When Deanna Larson thinks about Avera eCARE® she sees endless possibility.
How can virtual health care connect providers to patients where they’re at for easier access? The possibilities are endless, whether it’s seeing a diabetes specialist or meeting with a counselor through an Employee Assistance Program.
“Once you understand and really pick up on the impact eCARE can have in the delivery of care for patients it’s such an eye opener,” said Larson, CEO of Avera eCARE. “There are so many opportunities and we can impact so many lives.”
Larson was recently named American Telemedicine Association Woman of the Year for that type of big sky thinking. It’s also what’s helped eCARE flourish over the past 25 years from a small pilot project within Avera to covering more than 400 sites in 17 states. eCARE is now the world’s most extensive network for virtual health care delivery, using real-time, two-way video equipment to connect patients to providers without having to travel.
Larson started her career in health care as an RN working in states across the Midwest, including Minnesota at the Mayo Clinic.
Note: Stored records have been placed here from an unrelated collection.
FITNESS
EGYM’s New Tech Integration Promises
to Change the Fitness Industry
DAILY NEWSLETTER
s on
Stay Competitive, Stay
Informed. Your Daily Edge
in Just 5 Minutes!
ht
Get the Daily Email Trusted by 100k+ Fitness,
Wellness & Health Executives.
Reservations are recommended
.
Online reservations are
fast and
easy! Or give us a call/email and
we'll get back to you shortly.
She came to Avera McKennan Hospital & University Health Center for a leadership role 25 years ago and eventually started working with Avera eCARE.
We recently sat down to talk with Larson about her growth as an executive and the role of telemedicine in health care.
What do you want people to know about eCARE?
Larson: I want them to know that we’ve developed and nurtured a product in a rural geography that has so much exponential power to be navigated into urban and global settings. Because of our Midwest ethics to adapt and make things work we’re showing the world that there’s a different way to delivery health care that’s saving money and really making a difference.
What is the future of telemedicine?
Larson: I’ve watched eCARE grow from Specialty Clinic to ICU, Emergency and to include 10 service areas. It’s opening a whole new world and I think it will continue to expand. I believe patients are recognizing the simple access points telemedicine creates and conversations available to them to talk with providers. Insurance payors are also starting to recognize it as a cost effective to have earlier intervention with these types of provider conversations. If you have easy access to call and talk to a provider about an issue that earlier intervention could save a hospitalization.
Can you give an example of potential growth?
Larson: One of our new service lines is School Health, which connects students to school nurses. For instance, if a child with asthma or diabetes needs help managing it, can we be there with the student and also have a parent available by video or phone so the child and parent are both involved in the discussion? Could we also take that level of care to the daycare setting? There is so much opportunity to take our highly educated workforce available to more patients wherever they are – it doesn’t just have to be in rural settings.
It sounds like a complete shift in how we think about health care.
Larson: It recalls a book by Eric Topol called, “The Patient Will See You Now.” We’re asking where is the patient and where do we need to meet them. On the other hand, if you’re a rheumatologist or neurologist there is no need for some of the specialties in less densely populated areas. How do we make patients available to these providers as well? It can benefit both the patient and clinicians.
What about new technology such as home checkups or artificial intelligence?
Larson: A large part of telehealth is the datasets that are being collected with AI. These are being developed to make sure patients are appropriately triaged into the right space to see someone on video, in person or perhaps the hospital. Those AI algorithms are going to become a very important element of how we see patients in the future so that telehealth just becomes part of the care delivery model.
What are some of the obstacles to making that happen?
Larson: Our first 25 years in telemedicine was all about getting people to accept it and understand the novelty and wow factor. The next 25 years will be all about integrating it into the care system. No matter where you are, if you have heart attack on rural road or a mountaintop, you deserve the highest quality of care. Telemedicine can be part of the delivery at every level.
Making sure third party payors recognize these interventions are billable events and should be covered is a challenge. Oftentimes Medicare pays for quite a bit of telemedicine but still requires the recipient to be in a rural area. If it’s going to be integrated into our care delivery model that patient should be able to be in more locations where virtual care is possible.
The AveraNow app has shown us the consumer is willing to pay cash for these visits. That says a lot of them want easier access to communicate and interact with clinicians.
You’re not only a female CEO but also a leader in the medical field. What advice would you give to women looking for leadership roles in STEM fields?
Larson: I’m passionate about the subject and I feel strongly about telemedicine. I’m doing something that’s really fulfilling and gives me the drive to be comfortable at any table to discuss the important messages that need to be heard. Aligning your work with something you understand and doing something you can make a difference with really gives you the voice you need to take a place at any executive table. If you feel strongly, you will be heard.